The problem occurs if root.hashCode() is invoked. The hashCode of HashSet is recursive, i.e., it is computed using the hash values of the elements of the respective sets. This leads to a computation that is exponential in depthN.

The first enabling property for this attack is the shape of the data structure, forming a network of cross-referencing parent-child relationships, where each child node is referenced by more than one (in this case: two) parent objects. The resulting object graph for the listing is shown in Fig. 1. The second ingredient is the recursive method that operates on this structure, hashCode() in this case.

Finally, there must be a way to parse the format to an internal representation with the same topology and trigger the traversal over it. The fact that the method can be reached from the entry point of a program can be statically determined by examining direct paths from the entry point method to the target method in the call graph.

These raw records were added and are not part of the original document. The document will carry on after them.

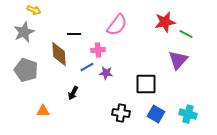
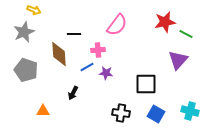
cyan cross: moved 2 px right, 3 px up
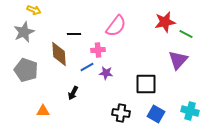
pink semicircle: moved 1 px left, 1 px down
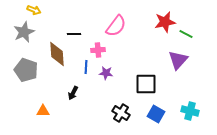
brown diamond: moved 2 px left
blue line: moved 1 px left; rotated 56 degrees counterclockwise
black cross: rotated 24 degrees clockwise
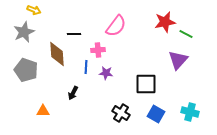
cyan cross: moved 1 px down
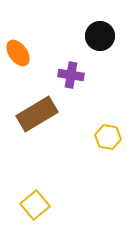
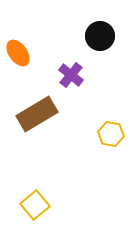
purple cross: rotated 30 degrees clockwise
yellow hexagon: moved 3 px right, 3 px up
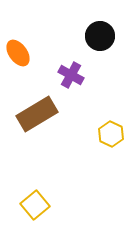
purple cross: rotated 10 degrees counterclockwise
yellow hexagon: rotated 15 degrees clockwise
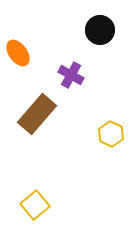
black circle: moved 6 px up
brown rectangle: rotated 18 degrees counterclockwise
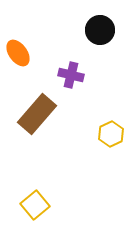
purple cross: rotated 15 degrees counterclockwise
yellow hexagon: rotated 10 degrees clockwise
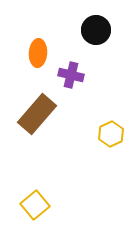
black circle: moved 4 px left
orange ellipse: moved 20 px right; rotated 40 degrees clockwise
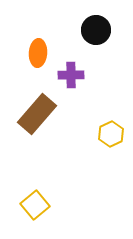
purple cross: rotated 15 degrees counterclockwise
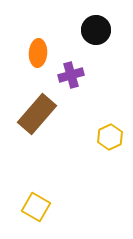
purple cross: rotated 15 degrees counterclockwise
yellow hexagon: moved 1 px left, 3 px down
yellow square: moved 1 px right, 2 px down; rotated 20 degrees counterclockwise
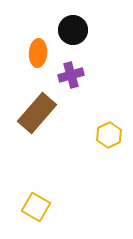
black circle: moved 23 px left
brown rectangle: moved 1 px up
yellow hexagon: moved 1 px left, 2 px up
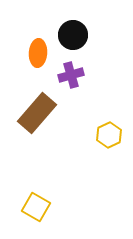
black circle: moved 5 px down
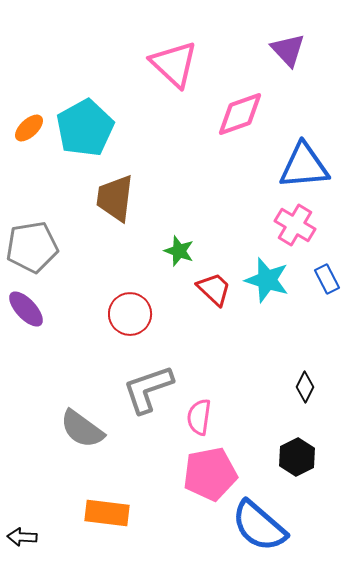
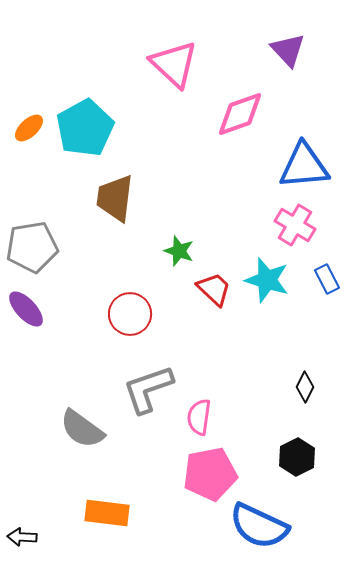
blue semicircle: rotated 16 degrees counterclockwise
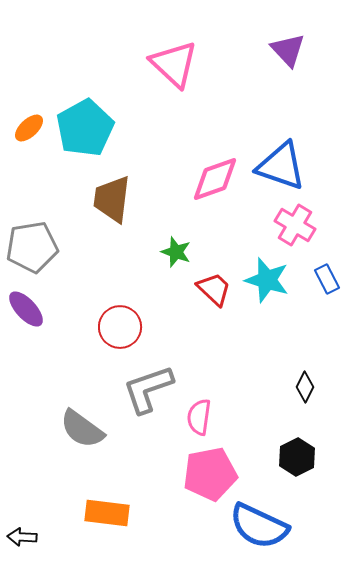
pink diamond: moved 25 px left, 65 px down
blue triangle: moved 23 px left; rotated 24 degrees clockwise
brown trapezoid: moved 3 px left, 1 px down
green star: moved 3 px left, 1 px down
red circle: moved 10 px left, 13 px down
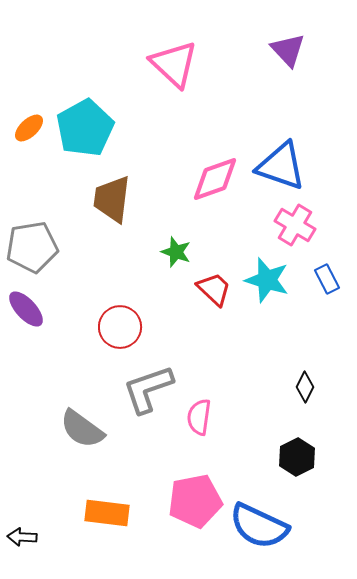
pink pentagon: moved 15 px left, 27 px down
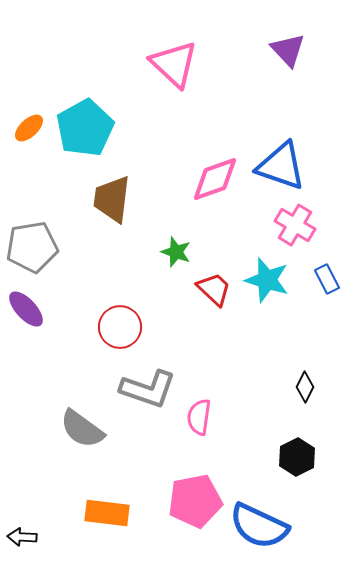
gray L-shape: rotated 142 degrees counterclockwise
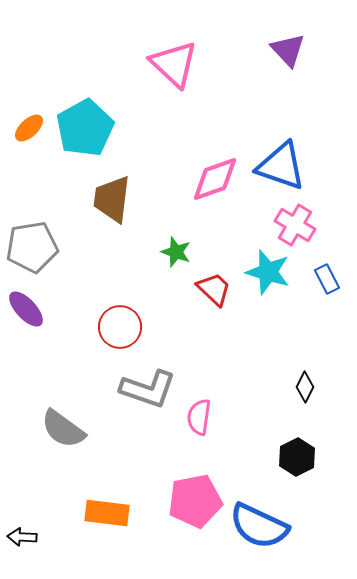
cyan star: moved 1 px right, 8 px up
gray semicircle: moved 19 px left
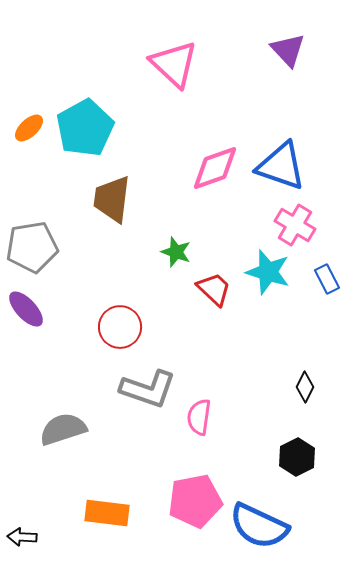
pink diamond: moved 11 px up
gray semicircle: rotated 126 degrees clockwise
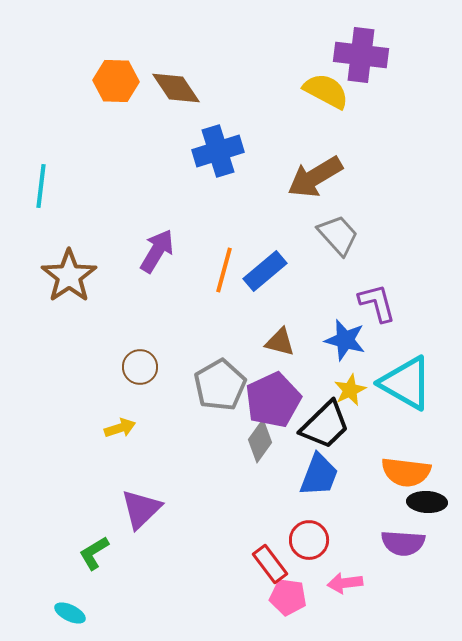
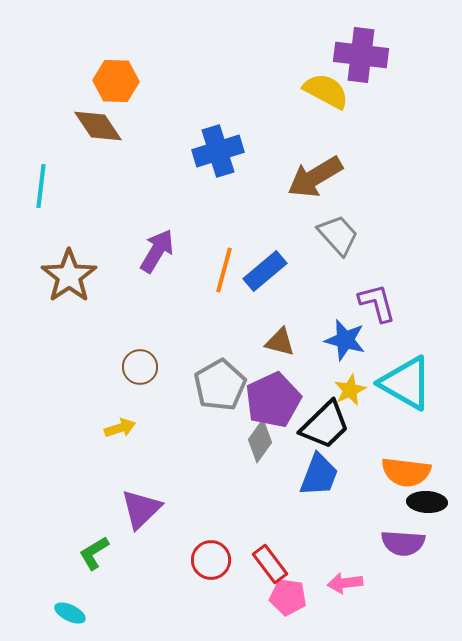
brown diamond: moved 78 px left, 38 px down
red circle: moved 98 px left, 20 px down
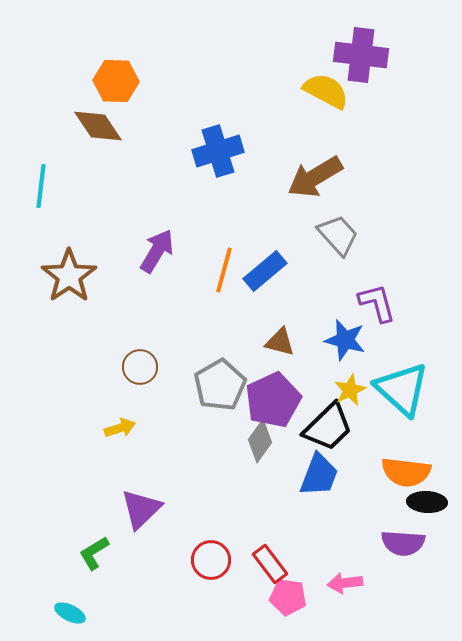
cyan triangle: moved 4 px left, 6 px down; rotated 12 degrees clockwise
black trapezoid: moved 3 px right, 2 px down
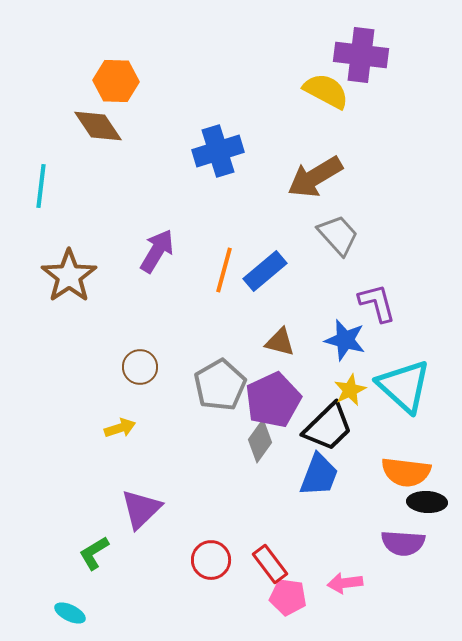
cyan triangle: moved 2 px right, 3 px up
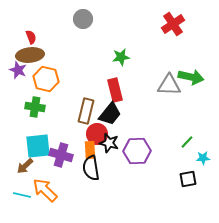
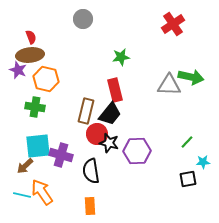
orange rectangle: moved 56 px down
cyan star: moved 4 px down
black semicircle: moved 3 px down
orange arrow: moved 3 px left, 2 px down; rotated 12 degrees clockwise
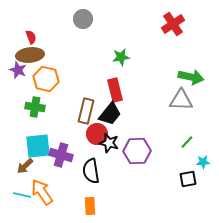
gray triangle: moved 12 px right, 15 px down
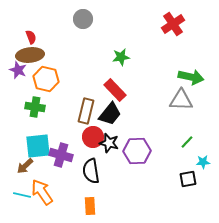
red rectangle: rotated 30 degrees counterclockwise
red circle: moved 4 px left, 3 px down
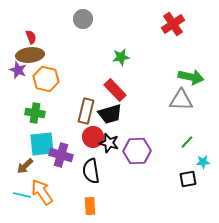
green cross: moved 6 px down
black trapezoid: rotated 35 degrees clockwise
cyan square: moved 4 px right, 2 px up
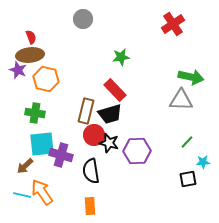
red circle: moved 1 px right, 2 px up
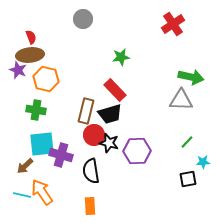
green cross: moved 1 px right, 3 px up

In the case of SerialDoS, the trigger is the deserialisation API. Serialisation is a common attack surface for Java applications as demonstrated by Frohoff et al. [2, 10]. The deserialisation of the HashSet instances encountered in the stream will then invoke hashCode() via a call graph chain from readObject(), and the malicious computation is activated.

Redundant traversals can be solved using dynamic programming in some cases. However, a solution is not available in the case of SerialDoS where it is not a programming defect that gives rise to the vulnerability. In SerialDoS, each method invocation happens within another context (i.e., state of the stack), and for a programmer to cache intermediate results would require knowledge about the state of the heap and stack during each invocation.

Fig. 1.
figure 1

Many-to-many topology in object graphs – each vertex represents an object and an edge represents a reference. Note that parents have two children, but children also have two parents. The graph is abstracted in the sense that intermediate references to elements in java.util.HashSet are not shown.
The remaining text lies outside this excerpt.